High-throughput imaging experiments in inducible cell lines were performed on three technical replicates (wells) and averaged to obtain the measurement for that experiment. The experiments were repeated independently three times (n = 3), and the values for each experiment were averaged. Data calculations were performed using R software and paired two-tailed Student’s t-test for the fold change (FC) indicated in the figures was used for statistical analyses. High-throughput imaging experiments in immortalized and primary patient-derived fibroblasts were performed on three technical replicates (wells) and the experiments were repeated three times (n = 3) for subsequent passage numbers.
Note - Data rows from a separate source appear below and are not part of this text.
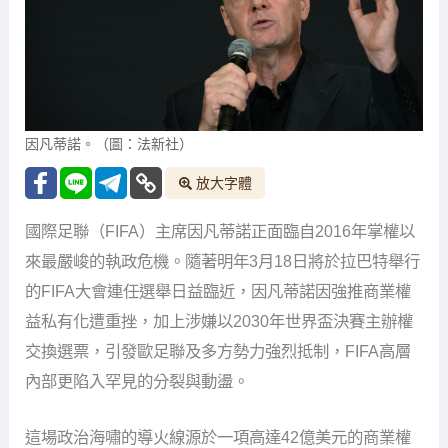
因凡蒂諾。（圖：法新社）
放大字體
國際足聯（FIFA）主席因凡蒂諾正面臨自2016年掌權以
來最嚴峻的執政危機。隨著明年3月18日將於拉巴特舉行
的FIFA大會連任選舉日益臨近，因凡蒂諾因強推商業權
益私有化遭重挫，加上涉嫌以2030年世界盃決賽主辦權
交換選票，引發歐足聯及多方勢力強烈抵制，FIFA高層
內部更陷入罕見的分裂與動盪。
這場政治海嘯的導火線源於一項高達42億美元的商業權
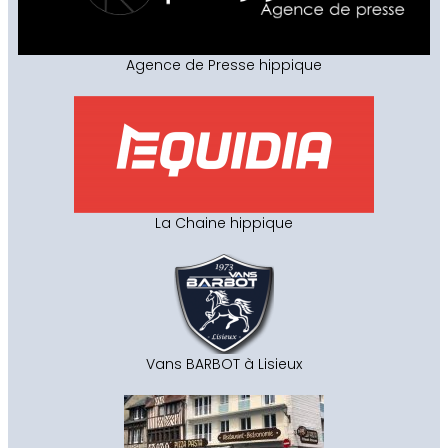
Agence de Presse hippique
La Chaine hippique
Vans BARBOT à Lisieux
Single cell data analysis was performed using R software and the data are shown as the average mean values of 3 different experiments and/or the percentage of cells showing increase in the phenotype relative to the wild-type control. The threshold for quantification of increases was set as mean of the wild-type +/− 1 SD. Statistical analysis for the average mean values of single cell data was performed by an ANOVA one-way test, followed by a post-hoc Dunnett’s test using the cell line as the predictor variable and fixing WT as the negative control. Statistical analysis to determine any difference between cell lines for the percentage of cells showing increase or decrease was performed by Chi-square test. Corresponding p-value is shown in every figure.
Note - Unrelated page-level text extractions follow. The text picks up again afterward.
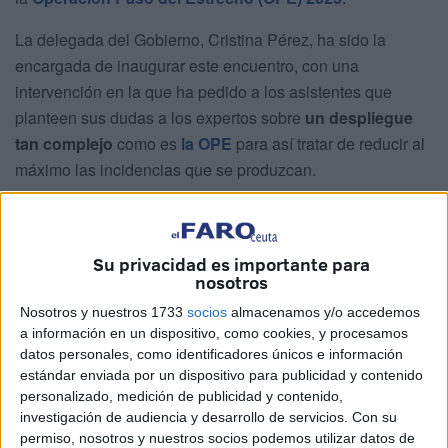
La delegada del Gobierno, Cristina Pérez, ha sido la
encargada de inaugurar este encuentro, con una
intervención en la que ha pedido a los asistentes que
planteen sus dudas a los expertos sobre
un despliegue
tan complejo
como es
la OPE
para así tratar de reducir al
máximo las incidencias que se produzcan.
Su privacidad es importante para
nosotros
Nosotros y nuestros 1733
socios
almacenamos y/o accedemos
a información en un dispositivo, como cookies, y procesamos
datos personales, como identificadores únicos e información
estándar enviada por un dispositivo para publicidad y contenido
personalizado, medición de publicidad y contenido,
investigación de audiencia y desarrollo de servicios.
Con su
permiso, nosotros y nuestros socios podemos utilizar datos de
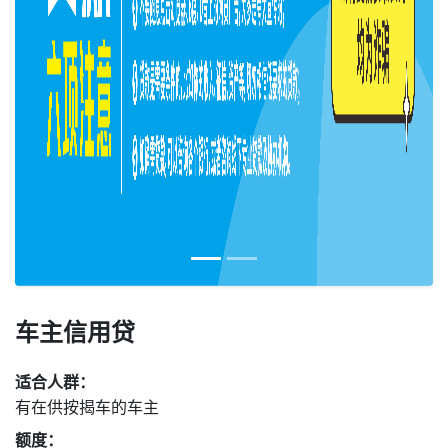
车主信用贷
适合人群：
有在供按揭车的车主
额度：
For FRAP experiments, all FRAP measurements were pooled together and averaged (n=20). Fitted FRAP curve was obtained by fitting the recovery portion to the equation R = C + P[1 – exp(-kt)].

Images obtained from light and super-resolution microscopy were reconstructed with Fiji software and montaged with Adobe Photoshop CC 2019 and Adobe Illustrator 2023 software. Local enrichment of SUN2, GRP78 and PDI was measured by drawing ROI at the nuclear periphery using the corresponding tools in Fiji or Zeiss Zen software for the number of cells indicated in each figure. Paired two-tailed Student’s t-test was used for statistical analyses and corresponding p-value is shown in every figure.
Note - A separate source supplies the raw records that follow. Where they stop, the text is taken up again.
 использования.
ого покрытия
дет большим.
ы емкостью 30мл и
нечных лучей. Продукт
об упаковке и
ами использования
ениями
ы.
All other calculations were performed using Graphpad Prism software and Excel and paired two-tailed Student’s t-test was used for statistical analyses. Error bars represent standard deviation (s.d.) or standard error of the mean (s.e.m.) as indicated. Statistical significance was classified as follows: *p<0,05, **p<0,005, ***p<0,0005. Biological replicates represent 3 different experiments performed at different times and with different batches of cells. Graphical abstract was created with BioRender (BioRender.com).